Elle était bien différente de ce qu’elle est devenue aujourd’hui, expliqua Grodaggard en frissonnant, tout émoustillé qu’il était par l’évocation de ses premiers vertiges amoureux. Mince et frétillante, joyeuse au point de toujours chanter, elle arborait déjà au sommet de sa tête cette houppette blonde, cette sacrée petite houppette qui encore maintenant la rend si attrayante. Grodaggard ne manqua pas d’être séduit par tant de charmes. Chaque jour il cherchait la jeune Blancheboudine dans le labyrinthe des galeries, délaissant sa mère et n’allant plus jamais se réfugier dans les replis de son ventre énorme. Quand il lui rendait visite, c’était pour l’entretenir de l’évolution de ses affaires avec Blancheboudine – ne comprenant pas pourquoi Grossetaupine s’assombrissait à ce récit, alors qu’elle aurait dû se réjouir du bonheur de son fils.

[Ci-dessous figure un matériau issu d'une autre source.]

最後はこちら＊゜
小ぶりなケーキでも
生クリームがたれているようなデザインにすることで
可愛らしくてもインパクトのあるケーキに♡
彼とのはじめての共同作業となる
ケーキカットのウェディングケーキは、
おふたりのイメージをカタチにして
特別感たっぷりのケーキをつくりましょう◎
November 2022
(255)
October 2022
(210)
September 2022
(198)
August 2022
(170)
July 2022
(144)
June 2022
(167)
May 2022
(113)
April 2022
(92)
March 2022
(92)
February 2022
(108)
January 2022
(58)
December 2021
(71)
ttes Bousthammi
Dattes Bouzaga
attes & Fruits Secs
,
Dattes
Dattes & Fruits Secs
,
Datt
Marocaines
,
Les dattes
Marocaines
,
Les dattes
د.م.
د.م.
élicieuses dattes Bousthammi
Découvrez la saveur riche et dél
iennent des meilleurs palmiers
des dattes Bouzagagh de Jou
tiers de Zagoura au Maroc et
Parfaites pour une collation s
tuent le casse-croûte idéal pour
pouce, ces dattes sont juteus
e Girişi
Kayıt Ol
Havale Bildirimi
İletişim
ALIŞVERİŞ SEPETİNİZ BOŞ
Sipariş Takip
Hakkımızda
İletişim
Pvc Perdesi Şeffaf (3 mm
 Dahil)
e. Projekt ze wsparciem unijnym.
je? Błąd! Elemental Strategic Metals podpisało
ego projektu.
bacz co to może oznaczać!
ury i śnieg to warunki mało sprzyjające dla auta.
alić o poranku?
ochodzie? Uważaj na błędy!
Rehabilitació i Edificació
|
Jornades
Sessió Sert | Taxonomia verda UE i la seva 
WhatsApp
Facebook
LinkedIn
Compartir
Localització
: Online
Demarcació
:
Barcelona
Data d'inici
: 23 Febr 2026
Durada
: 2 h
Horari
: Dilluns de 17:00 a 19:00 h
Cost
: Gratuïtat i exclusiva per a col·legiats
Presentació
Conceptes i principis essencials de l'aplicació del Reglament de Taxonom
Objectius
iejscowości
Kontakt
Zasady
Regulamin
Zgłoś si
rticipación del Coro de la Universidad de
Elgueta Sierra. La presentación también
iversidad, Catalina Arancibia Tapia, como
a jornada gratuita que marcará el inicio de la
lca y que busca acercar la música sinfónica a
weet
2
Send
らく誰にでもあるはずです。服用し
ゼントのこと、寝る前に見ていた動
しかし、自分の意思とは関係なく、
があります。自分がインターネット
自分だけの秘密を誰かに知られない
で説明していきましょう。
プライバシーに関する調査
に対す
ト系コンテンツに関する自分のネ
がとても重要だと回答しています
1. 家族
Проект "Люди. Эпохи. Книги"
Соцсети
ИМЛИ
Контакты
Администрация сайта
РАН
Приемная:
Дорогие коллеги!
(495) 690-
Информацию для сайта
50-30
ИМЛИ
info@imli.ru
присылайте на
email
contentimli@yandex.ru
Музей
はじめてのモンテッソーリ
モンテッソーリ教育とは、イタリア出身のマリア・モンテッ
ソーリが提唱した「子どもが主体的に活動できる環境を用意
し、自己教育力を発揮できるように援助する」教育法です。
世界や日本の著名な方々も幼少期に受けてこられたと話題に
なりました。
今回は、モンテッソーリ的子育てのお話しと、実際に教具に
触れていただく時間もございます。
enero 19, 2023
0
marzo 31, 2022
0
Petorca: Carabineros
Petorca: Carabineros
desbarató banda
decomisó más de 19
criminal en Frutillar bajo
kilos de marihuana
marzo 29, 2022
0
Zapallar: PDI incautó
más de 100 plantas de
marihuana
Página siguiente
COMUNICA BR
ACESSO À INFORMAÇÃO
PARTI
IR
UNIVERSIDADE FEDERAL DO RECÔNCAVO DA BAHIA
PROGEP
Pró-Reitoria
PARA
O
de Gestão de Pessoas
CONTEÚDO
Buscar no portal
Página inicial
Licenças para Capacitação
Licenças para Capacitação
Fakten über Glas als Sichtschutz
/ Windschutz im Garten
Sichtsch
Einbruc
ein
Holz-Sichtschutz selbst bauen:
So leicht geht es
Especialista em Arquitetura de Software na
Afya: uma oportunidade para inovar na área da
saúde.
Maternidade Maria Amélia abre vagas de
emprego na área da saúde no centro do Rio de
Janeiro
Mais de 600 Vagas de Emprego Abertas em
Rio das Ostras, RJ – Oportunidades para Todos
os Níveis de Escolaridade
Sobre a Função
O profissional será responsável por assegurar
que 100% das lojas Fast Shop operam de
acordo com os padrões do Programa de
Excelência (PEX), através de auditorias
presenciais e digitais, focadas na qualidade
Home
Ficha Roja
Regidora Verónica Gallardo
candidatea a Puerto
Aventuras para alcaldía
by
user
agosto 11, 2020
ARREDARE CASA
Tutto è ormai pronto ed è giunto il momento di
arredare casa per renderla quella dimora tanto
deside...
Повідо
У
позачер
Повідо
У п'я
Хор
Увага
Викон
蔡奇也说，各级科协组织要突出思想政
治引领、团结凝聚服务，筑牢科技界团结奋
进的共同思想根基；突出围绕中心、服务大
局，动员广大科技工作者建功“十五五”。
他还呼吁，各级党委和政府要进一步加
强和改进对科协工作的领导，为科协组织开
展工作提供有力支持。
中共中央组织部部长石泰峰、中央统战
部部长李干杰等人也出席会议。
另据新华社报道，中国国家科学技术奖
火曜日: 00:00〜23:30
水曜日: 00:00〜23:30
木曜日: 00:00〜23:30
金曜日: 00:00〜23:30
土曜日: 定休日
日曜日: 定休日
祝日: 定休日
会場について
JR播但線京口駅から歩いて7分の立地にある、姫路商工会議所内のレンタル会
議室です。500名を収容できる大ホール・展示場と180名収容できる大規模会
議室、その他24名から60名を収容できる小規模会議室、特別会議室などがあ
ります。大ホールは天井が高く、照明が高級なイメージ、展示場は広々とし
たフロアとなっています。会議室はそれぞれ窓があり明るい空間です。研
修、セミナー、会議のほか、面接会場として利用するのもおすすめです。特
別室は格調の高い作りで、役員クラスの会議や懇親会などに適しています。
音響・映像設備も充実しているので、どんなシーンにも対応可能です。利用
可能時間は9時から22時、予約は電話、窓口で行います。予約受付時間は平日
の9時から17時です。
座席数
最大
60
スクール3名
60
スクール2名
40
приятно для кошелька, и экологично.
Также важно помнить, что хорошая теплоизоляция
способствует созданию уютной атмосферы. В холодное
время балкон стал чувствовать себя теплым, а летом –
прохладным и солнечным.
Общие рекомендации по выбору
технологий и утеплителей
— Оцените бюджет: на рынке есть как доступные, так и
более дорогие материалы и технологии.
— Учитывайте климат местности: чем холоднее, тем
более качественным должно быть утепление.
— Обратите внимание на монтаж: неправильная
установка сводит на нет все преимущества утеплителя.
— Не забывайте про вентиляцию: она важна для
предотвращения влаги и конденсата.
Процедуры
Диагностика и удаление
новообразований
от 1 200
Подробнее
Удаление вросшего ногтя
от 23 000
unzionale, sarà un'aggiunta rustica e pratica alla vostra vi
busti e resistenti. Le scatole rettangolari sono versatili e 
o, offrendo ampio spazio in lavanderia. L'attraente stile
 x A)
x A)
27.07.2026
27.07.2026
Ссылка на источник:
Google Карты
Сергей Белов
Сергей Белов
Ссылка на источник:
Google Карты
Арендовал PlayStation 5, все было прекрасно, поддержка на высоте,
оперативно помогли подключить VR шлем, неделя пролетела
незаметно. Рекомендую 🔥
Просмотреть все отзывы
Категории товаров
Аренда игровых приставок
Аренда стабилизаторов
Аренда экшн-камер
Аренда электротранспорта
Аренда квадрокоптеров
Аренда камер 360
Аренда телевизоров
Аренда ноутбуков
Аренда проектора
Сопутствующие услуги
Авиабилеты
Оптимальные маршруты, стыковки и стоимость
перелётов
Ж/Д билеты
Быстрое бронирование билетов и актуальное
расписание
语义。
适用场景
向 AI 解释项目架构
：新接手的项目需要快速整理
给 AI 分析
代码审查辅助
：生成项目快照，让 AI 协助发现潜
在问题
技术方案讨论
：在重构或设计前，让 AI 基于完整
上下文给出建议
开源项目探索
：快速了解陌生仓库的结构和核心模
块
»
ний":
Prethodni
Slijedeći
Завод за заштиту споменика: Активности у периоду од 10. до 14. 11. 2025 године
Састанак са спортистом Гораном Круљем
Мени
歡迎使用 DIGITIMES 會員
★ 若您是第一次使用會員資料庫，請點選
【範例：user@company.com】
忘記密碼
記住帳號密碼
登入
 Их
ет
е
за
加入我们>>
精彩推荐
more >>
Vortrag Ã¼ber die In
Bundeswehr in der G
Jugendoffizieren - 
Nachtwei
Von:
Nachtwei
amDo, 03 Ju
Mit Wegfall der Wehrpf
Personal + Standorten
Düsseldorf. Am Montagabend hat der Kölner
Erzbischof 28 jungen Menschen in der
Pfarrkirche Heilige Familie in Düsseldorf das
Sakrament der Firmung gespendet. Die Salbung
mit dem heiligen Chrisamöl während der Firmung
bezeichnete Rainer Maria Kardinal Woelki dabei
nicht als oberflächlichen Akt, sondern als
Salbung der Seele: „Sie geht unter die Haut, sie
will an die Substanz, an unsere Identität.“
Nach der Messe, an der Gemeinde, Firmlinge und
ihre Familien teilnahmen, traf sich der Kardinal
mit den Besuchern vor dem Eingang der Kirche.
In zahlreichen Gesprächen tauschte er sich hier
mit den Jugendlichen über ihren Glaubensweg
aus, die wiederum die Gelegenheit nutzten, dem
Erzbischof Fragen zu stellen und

Vint le jour tant désiré de l’essaimage : toute la haute caste des insectes ailés et sexués s’envolait hors de la termitière pour aller fonder d’autres royaumes souterrains. Les couples se formaient dans les airs, s’étreignaient et retombaient au sol où, aussitôt, la femelle arrachait les ailes du mâle. Puis les deux fondateurs de la nouvelle colonie s’enfonçaient dans la terre, loin des périls de la surface – et la nouvelle reine se mettait à pondre. Existence obscure, laborieuse, répétitive qui vit la jeune, la légère, l’égayée Blancheboudine se transformer en une lourde matrone, dévouée à sa tâche au point qu’elle adressait à peine la parole au roi. Fantasque et capricieuse, elle se mit à ressembler très exactement à Grossetaupine, si bien qu’un jour, machinalement pour ainsi dire, Grodaggard souleva son ventre comme un sac et établit en dessous ses pénates, y trouvant chaleur, protection et… souvenirs !
Car il se souvenait et c’était la réponse à la question que le marmouset lui avait posée tout à l’heure : il allait à tout bout de champ se réfugier sous ce gigantesque asticot par nostalgie de ses origines. Il y retrouvait l’univers soyeux et odorant de la prime enfance. Il redevenait celui qu’il avait jadis été, c’est-à-dire le jeune, l’innocent Grodaggard, l’affectueuse petite larve dont l’âme délicieuse et pure n’avait encore été entachée par aucune… par aucune faute !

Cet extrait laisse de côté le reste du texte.